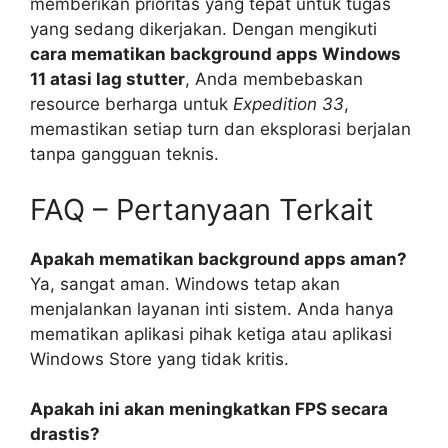
memberikan prioritas yang tepat untuk tugas
yang sedang dikerjakan. Dengan mengikuti
cara mematikan background apps Windows
11 atasi lag stutter
, Anda membebaskan
resource berharga untuk
Expedition 33
,
memastikan setiap turn dan eksplorasi berjalan
tanpa gangguan teknis.
FAQ – Pertanyaan Terkait
Apakah mematikan background apps aman?
Ya, sangat aman. Windows tetap akan
menjalankan layanan inti sistem. Anda hanya
mematikan aplikasi pihak ketiga atau aplikasi
Windows Store yang tidak kritis.
Apakah ini akan meningkatkan FPS secara
drastis?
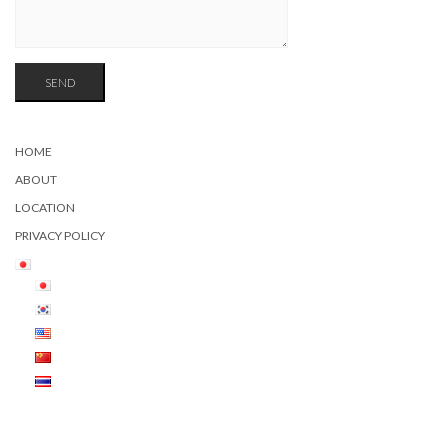
HOME
ABOUT
LOCATION
PRIVACY POLICY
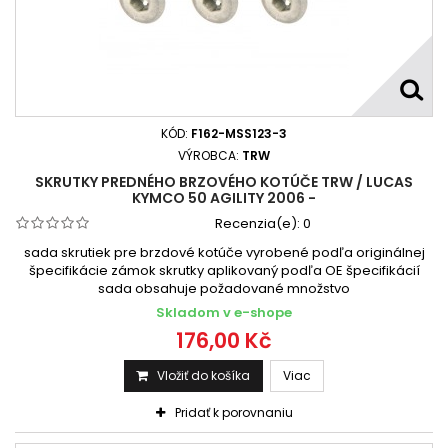
KÓD:
F162-MSS123-3
VÝROBCA:
TRW
SKRUTKY PREDNÉHO BRZOVÉHO KOTÚČE TRW / LUCAS
KYMCO 50 AGILITY 2006 -
Recenzia(e):
0
sada skrutiek pre brzdové kotúče vyrobené podľa originálnej
špecifikácie zámok skrutky aplikovaný podľa OE špecifikácií
sada obsahuje požadované množstvo
Skladom v e-shope
176,00 Kč
Vložiť do košíka
Viac
Pridať k porovnaniu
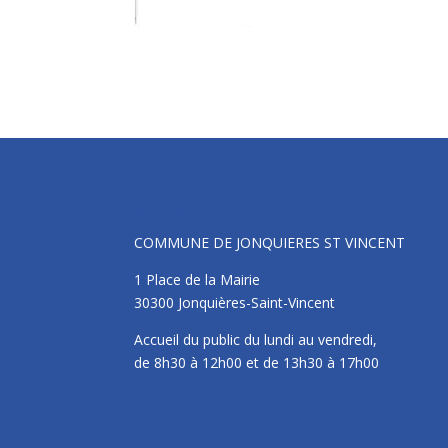
Mairie
COMMUNE DE JONQUIERES ST VINCENT
1 Place de la Mairie
30300 Jonquières-Saint-Vincent
Accueil du public du lundi au vendredi,
de 8h30 à 12h00 et de 13h30 à 17h00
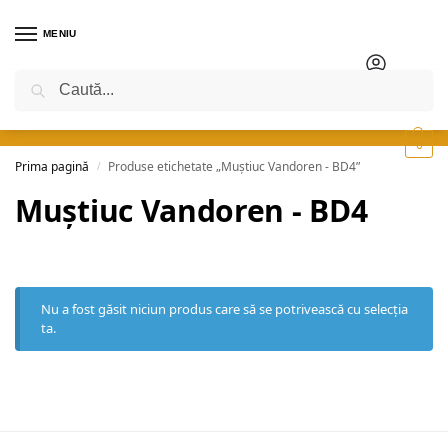
MENIU
Caută
0
Prima pagină
Produse etichetate „Muștiuc Vandoren - BD4”
/
Muștiuc Vandoren - BD4
Nu a fost găsit niciun produs care să se potrivească cu selecția
ta.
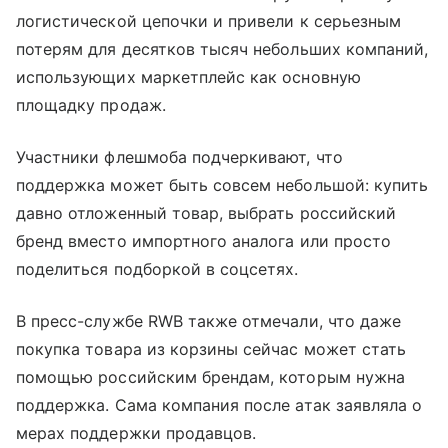
логистической цепочки и привели к серьезным
потерям для десятков тысяч небольших компаний,
использующих маркетплейс как основную
площадку продаж.
Участники флешмоба подчеркивают, что
поддержка может быть совсем небольшой: купить
давно отложенный товар, выбрать российский
бренд вместо импортного аналога или просто
поделиться подборкой в соцсетях.
В пресс-службе RWB также отмечали, что даже
покупка товара из корзины сейчас может стать
помощью российским брендам, которым нужна
поддержка. Сама компания после атак заявляла о
мерах поддержки продавцов.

-- Task to complete --
Your answer should be the lines of the records that include the word "background".

-- Result of this task --
cara mematikan background apps Windows
Apakah mematikan background apps aman?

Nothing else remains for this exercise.